As a working mother still nursing a baby, she was able to quickly bring her expressed breast milk home and spend more time with her family—hours that she previously lost to boredom and irritation in traffic.
In 2020, at the start of the pandemic, Amarnani noticed a surge of interest in bicycle commuting among women, particularly young professionals and students.
Spurred on by the news of a woman doctor who had been killed by a huge lorry while cycling home from work, Amarnani and other women cyclists began a Facebook group called the ‘Pinay Bike Commuter Community’ (‘pinay’ being slang for a Filipino woman).
Through word of mouth, the members built a women-only online space where members are encouraged to share their experiences on the road, whether they are first-time or veteran bicycle commuters, or even just curious about how to pedal to work through Metro Manila’s perilous streets.
It was also a response, Amarnani said, to her own experience of feeling unwelcome as a woman in other bike communities when she first set off on two wheels.
In the Facebook group, the members are free to ask any questions they like, not just about cycling but also about concerns experienced by women.
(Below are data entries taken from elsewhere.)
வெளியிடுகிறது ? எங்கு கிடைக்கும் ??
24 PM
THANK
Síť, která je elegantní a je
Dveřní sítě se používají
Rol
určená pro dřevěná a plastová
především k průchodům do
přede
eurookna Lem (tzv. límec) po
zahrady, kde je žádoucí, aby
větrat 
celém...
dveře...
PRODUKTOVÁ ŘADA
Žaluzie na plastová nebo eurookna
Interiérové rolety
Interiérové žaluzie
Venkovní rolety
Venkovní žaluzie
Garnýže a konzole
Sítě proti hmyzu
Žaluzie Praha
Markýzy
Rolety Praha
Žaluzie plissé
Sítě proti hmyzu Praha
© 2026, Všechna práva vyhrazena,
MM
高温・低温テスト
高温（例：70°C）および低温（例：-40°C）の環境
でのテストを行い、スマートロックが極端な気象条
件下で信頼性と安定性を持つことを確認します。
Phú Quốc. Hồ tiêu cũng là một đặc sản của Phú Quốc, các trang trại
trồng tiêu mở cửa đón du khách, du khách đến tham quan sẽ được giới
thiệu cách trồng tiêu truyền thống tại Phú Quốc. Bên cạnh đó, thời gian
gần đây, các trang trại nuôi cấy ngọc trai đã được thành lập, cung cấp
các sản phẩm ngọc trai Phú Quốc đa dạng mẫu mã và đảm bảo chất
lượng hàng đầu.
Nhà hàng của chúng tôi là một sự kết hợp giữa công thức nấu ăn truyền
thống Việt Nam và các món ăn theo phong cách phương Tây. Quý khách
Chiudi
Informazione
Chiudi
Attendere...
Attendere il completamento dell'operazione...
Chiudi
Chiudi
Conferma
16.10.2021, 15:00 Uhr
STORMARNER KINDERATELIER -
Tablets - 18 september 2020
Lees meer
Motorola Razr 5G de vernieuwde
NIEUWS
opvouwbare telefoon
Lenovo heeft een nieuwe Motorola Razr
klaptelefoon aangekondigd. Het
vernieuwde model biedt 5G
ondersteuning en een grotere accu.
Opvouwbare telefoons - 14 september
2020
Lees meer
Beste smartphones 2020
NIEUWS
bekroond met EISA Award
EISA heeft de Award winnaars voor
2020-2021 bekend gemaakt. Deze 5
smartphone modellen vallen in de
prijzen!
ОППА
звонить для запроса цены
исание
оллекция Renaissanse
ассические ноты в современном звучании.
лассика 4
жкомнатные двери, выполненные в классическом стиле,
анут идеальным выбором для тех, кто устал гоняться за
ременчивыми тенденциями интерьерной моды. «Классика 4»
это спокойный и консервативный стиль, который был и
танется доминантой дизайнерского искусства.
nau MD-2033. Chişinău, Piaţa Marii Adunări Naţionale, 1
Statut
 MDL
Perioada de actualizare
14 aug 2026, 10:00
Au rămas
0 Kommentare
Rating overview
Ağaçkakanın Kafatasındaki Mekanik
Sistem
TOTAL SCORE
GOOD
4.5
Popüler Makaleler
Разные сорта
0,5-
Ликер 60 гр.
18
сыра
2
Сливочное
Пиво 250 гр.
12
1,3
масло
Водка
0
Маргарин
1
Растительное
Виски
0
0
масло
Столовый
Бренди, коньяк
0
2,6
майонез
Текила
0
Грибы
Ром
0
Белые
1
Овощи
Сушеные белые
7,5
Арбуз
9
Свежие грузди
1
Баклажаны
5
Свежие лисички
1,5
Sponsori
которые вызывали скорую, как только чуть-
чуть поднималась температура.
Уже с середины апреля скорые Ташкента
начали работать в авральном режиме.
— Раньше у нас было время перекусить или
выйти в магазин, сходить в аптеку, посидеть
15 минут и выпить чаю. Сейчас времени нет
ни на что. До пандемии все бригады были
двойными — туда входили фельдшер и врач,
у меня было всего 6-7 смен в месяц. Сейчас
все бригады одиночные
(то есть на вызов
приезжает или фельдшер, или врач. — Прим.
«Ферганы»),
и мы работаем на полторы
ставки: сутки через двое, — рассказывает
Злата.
From advice on cycling while menstruating to tips on avoiding saddle sores and chafed nipples, any and all queries are welcomed and answered.
Now with over 6,500 members, the group has also become a safe space to share experiences of sexual harassment.
Members of the Facebook group have had discussions about how to defend themselves if they are groped or catcalled while on their bikes, and often share tips on cycling routes that are dimly lit or have aggressive motorists and are best avoided.
Courage on the road
Despite these dangers, however, the female cycling community continues to grow in urban regions, a reflection of how Filipino women are reclaiming outdoor spaces.
Karen Crisostomo, a 58-year-old transport advocate who has been cycling to work for 20 years, said that better infrastructure like protected bike paths and decent lighting would encourage more women to consider cycling as a commuting option.
‘We have taken some steps forward, but in terms of mindset, we are still on step one,’ she said.
Amarnani knows it’s a long road ahead. But for now, she continues to find joy in seeing more and more women discover the ‘liberating’ feeling of being on a bike.
She said it means freedom, not just from the punishing traffic and overdependence on cars, but also from people’s expectations of what women and mothers should or shouldn’t do.
‘Now there is a feeling that even when I’m alone on the road, I’m representing all the women that others will see later on the road too,’ she said. ‘They shouldn’t be surprised anymore. We will stay here, and we will be many more.’